IN Iraq they say "Lil quta sabat arwaah" - the cat with seven lives. No matter how many times Ahmad Chalabi is knocked down, his enemies just cannot kill him off.Exiled, disgraced, convicted of fraud, branded a collaborator, overlooked in Iyad Allawi's interim Government, then rubbished and dropped by his Washington paymasters, the former exile remains widely disliked by many ordinary Iraqis.
Yet Mr Chalabi is poised to gain a top job in the new Shia-led government, and conceivably the prime ministership.
The victorious coalition was deadlocked yesterday over its choice of prime minister, with its 140 newly elected parliamentarians split between the favourite - Ibrahim al-Jaafari, the leader of the Islamic Dawa Party - and Mr Chalabi, who is the leader of the smaller Iraqi National Congress.
A vote is expected within two or three days.
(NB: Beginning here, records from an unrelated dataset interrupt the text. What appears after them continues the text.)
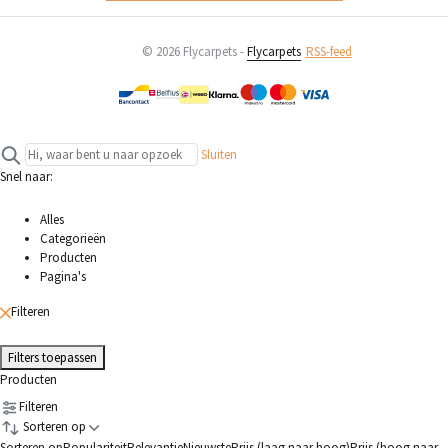
© 2026 Flycarpets -
Flycarpets
RSS-feed
Sluiten
Snel naar:
Alles
Categorieën
Producten
Pagina's
Filteren
Filters toepassen
Producten
Filteren
Sorteren op
Sorteren op
Populariteit
Relevantie
Nieuwste
Prijs (laag naar hoog)
Prijs (hoog naar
Even if Mr Chalabi fails to win the top job, he is likely to secure a cabinet post.
That would represent a remarkable comeback. The former Pentagon favourite supplied much of the faulty intelligence about Iraq's alleged weapons of mass destruction, upon which the White House based its case for war.
Nine months ago, Mr Chalabi's disgrace seemed complete. His Baghdad home was raided by Iraqi and US forces amid charges that he had passed US intelligence secrets to Iran.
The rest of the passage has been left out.